An NDA government was sworn in on 19th March 1998, this time with Atal Behari Vajpayee as Prime Minister who would complete his full five-year term. The long pauses in Vajpayee’s speeches were legendary but his connect with his audience was also exemplary. Vajpayee was a Prime Minister who quite like Narasimha Rao thought out of the box. His bus ride to Lahore and his peace moves in Kashmir were examples of courage of conviction. Vajpayee was also a wartime Prime Minister, having led the country to victory in the Kargil war. But there was no chest thumping that was visible. Vajpayee looked and felt betrayed by Pakistan. He had led India to believe that Pakistan had changed. It hadn’t.

He was followed by Dr Manmohan Singh on 22nd May 2004. Dr Singh had a tough act to follow. How was one to better a much-loved poet Prime Minister?
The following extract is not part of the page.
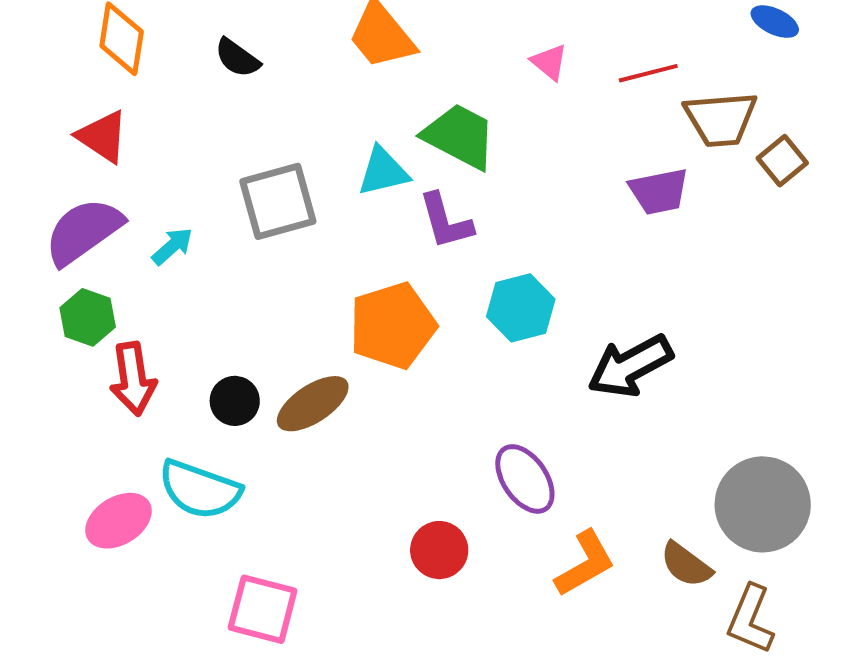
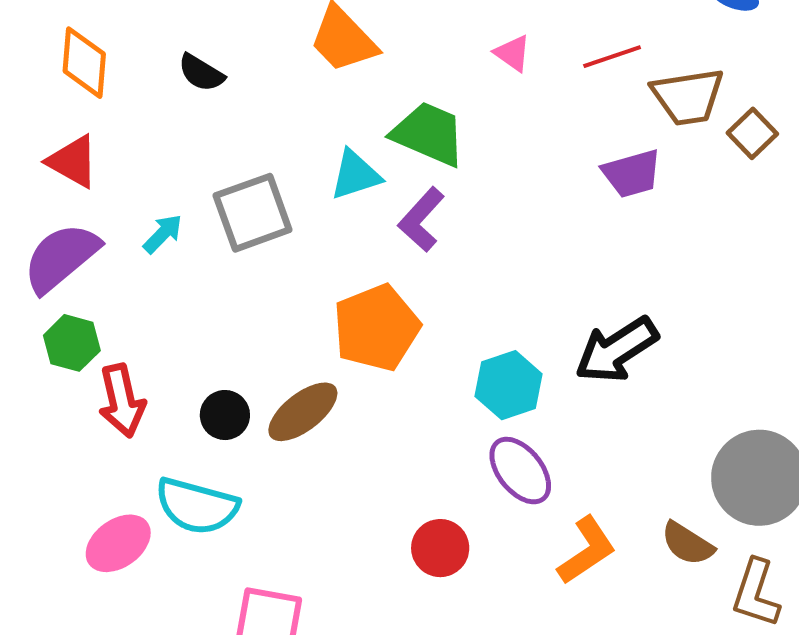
purple L-shape: (446, 221) -> (421, 220), turned 62
cyan arrow: (172, 246) -> (163, 234), moved
cyan hexagon: (521, 308) -> (509, 385), moved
Singh had an answer: by being one of the longest serving Prime Ministers in the country. Two successive terms as Prime Minister of the largest democracy in the world, Singh did not enjoy giving speeches. He read from prepared texts, and the speeches were formal in nature. Singh addressed the nation nine times from the Red Fort. No mean achievement from a man who did not see himself as a politician.

In 2014, Narendra Modi who has rewritten the rules of Independence Day speeches succeeded him. From the ramparts of the Red Fort, he spoke about cleanliness and the need to build toilets in the country. It shocked many of us who had fallen into a comfort zone of what to expect in PM speeches. This will be Modi’s third address from the Red Fort. By now he will have to tell us what he thinks are his government’s achievements in the past two years and what he intends to do in the next three years, in response to suggestions he has received through the social media.